Pajek Jernej, Hutchison Alastair J, Bhutani Shiv, Brenchley Paul E C, Hurst Helen, Perme Maja Pohar, Summers Angela M, Vardhan Anand
Department of Nephrology, University Medical Center Ljubljana, Slovenia; Manchester Royal Infirmary Renal Unit, Manchester, UK; Manchester Institute of Nephrology and Transplantation, Manchester Royal Infirmary, Manchester, UK; and Institute for Biostatistics and Medical Informatics, Faculty of Medicine, Ljubljana, Slovenia.
Perit Dial Int. 2014 May;34(3):289-98. doi: 10.3747/pdi.2012.00248. Epub 2014 Feb 4.
We performed a review of a large incident peritoneal dialysis cohort to establish the impact of current practice and that of switching to hemodialysis.

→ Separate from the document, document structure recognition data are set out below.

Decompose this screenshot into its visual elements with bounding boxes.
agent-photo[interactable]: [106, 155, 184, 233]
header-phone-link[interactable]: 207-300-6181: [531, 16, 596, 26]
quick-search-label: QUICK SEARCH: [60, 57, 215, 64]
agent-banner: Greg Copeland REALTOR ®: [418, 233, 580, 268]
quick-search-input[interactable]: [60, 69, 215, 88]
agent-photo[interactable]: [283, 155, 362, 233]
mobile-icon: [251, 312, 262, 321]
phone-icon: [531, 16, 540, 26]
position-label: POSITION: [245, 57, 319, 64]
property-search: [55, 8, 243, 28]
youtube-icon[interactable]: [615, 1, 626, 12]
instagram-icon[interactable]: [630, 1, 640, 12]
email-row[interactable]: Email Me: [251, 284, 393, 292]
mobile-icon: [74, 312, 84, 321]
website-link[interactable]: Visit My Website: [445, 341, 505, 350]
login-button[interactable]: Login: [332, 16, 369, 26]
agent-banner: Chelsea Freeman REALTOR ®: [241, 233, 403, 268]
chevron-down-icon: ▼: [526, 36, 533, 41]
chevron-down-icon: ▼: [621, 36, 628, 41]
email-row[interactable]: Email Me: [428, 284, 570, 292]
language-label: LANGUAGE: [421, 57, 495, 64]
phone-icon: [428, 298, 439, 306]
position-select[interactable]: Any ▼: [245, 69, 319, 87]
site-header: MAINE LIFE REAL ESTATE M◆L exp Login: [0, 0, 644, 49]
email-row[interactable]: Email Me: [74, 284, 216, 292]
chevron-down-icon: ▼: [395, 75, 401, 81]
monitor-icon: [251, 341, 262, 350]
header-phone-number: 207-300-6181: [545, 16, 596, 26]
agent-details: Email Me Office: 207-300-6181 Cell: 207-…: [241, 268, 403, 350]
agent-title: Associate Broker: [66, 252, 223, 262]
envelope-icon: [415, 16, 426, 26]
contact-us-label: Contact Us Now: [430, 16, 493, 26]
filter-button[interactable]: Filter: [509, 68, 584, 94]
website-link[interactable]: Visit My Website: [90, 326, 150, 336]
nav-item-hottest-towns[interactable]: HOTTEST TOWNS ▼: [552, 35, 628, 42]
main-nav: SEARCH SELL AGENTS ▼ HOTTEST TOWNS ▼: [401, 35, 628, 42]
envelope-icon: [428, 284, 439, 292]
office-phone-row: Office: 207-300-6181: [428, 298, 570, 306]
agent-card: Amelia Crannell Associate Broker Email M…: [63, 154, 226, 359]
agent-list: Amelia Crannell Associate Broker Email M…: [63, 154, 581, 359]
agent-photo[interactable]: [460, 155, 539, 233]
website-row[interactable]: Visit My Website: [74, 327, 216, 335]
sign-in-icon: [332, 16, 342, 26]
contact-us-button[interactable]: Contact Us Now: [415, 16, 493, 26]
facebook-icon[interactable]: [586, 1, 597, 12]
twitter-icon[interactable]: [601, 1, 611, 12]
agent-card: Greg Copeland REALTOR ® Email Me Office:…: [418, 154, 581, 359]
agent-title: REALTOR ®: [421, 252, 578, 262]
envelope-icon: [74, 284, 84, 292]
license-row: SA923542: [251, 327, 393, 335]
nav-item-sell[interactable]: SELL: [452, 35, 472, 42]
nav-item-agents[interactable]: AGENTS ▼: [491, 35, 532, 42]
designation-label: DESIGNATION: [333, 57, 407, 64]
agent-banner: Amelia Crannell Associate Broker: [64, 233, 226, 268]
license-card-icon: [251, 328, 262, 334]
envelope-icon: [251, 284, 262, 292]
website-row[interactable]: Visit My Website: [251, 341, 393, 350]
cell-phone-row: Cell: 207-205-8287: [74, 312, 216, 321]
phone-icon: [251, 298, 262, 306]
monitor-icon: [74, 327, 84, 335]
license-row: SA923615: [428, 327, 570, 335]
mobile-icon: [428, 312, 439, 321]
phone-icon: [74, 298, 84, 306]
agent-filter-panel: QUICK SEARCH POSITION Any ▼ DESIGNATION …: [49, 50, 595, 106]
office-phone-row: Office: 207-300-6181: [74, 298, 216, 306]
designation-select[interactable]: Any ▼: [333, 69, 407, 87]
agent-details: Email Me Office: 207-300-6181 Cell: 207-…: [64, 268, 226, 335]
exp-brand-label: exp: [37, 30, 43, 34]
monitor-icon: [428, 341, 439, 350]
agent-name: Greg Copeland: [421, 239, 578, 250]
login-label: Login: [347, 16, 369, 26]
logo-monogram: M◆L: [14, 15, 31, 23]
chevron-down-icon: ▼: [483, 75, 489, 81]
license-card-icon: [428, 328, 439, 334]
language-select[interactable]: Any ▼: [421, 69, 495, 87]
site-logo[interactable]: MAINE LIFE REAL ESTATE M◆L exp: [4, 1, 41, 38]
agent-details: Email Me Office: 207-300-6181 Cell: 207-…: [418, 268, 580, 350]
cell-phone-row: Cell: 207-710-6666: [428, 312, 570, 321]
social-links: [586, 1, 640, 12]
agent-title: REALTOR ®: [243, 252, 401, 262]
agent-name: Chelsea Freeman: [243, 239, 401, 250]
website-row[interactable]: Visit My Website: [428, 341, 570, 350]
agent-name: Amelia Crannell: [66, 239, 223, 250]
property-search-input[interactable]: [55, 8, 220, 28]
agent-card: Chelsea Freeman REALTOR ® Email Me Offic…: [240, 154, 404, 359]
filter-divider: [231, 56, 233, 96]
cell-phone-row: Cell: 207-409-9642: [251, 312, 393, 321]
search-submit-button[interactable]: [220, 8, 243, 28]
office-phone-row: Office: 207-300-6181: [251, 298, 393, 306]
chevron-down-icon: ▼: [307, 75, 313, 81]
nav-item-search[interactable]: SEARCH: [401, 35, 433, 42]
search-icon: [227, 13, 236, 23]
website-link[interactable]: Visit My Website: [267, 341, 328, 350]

Patients starting peritoneal dialysis between 2004 and 2010 were included and clinical data at start of dialysis recorded. Competing risk analysis and Cox proportional hazards model with time-varying covariate (technique failure) were used.
Of 286 patients (median age 57 years) followed for a median of 24.2 months, 76 were transplanted and 102 died. Outcome probabilities at 3 and 5 years respectively were 0.69 and 0.53 for patient survival (or transplantation) and 0.33 and 0.42 for technique failure. Peritonitis caused technique failure in 42%, but ultrafiltration failure accounted only for 6.3%. Davies comorbidity grade, creatinine and obesity (but not residual renal function or age) predicted technique failure. Due to peritonitis deaths, technique failure was an independent predictor of death hazard. When successful switch to hemodialysis (surviving more than 60 days after technique failure) and its timing were analyzed, no adverse impact on survival in adjusted analysis was found. However, hemodialysis via central venous line was associated with an elevated death hazard as compared to staying on peritoneal dialysis, or hemodialysis through a fistula (adjusted analysis hazard ratio 1.97 (1.02 - 3.80)).
Once the patients survive the first 60 days after technique failure, the switch to hemodialysis does not adversely affect patient outcomes. The nature of vascular access has a significant impact on outcome after peritoneal dialysis failure.
我们对一个大型腹膜透析队列进行了回顾,以确定当前治疗方式及转为血液透析的影响。
纳入2004年至2010年间开始腹膜透析的患者,并记录透析开始时的临床数据。采用竞争风险分析和带有时间变化协变量(技术失败)的Cox比例风险模型。
在随访的286例患者(中位年龄57岁)中,中位随访时间为24.2个月,76例接受了移植,102例死亡。患者生存(或移植)的3年和5年结局概率分别为0.69和0.53,技术失败的概率分别为0.33和0.42。腹膜炎导致42%的技术失败,但超滤失败仅占6.3%。戴维斯合并症分级、肌酐和肥胖(而非残余肾功能或年龄)可预测技术失败。由于腹膜炎死亡,技术失败是死亡风险的独立预测因素。在分析成功转为血液透析(技术失败后存活超过60天)及其时机时,校正分析未发现对生存有不利影响。然而,与继续进行腹膜透析或通过动静脉内瘘进行血液透析相比,通过中心静脉置管进行血液透析与死亡风险升高相关(校正分析风险比1.97(1.02 - 3.80))。
一旦患者在技术失败后存活60天以上,转为血液透析不会对患者结局产生不利影响。血管通路的性质对腹膜透析失败后的结局有显著影响。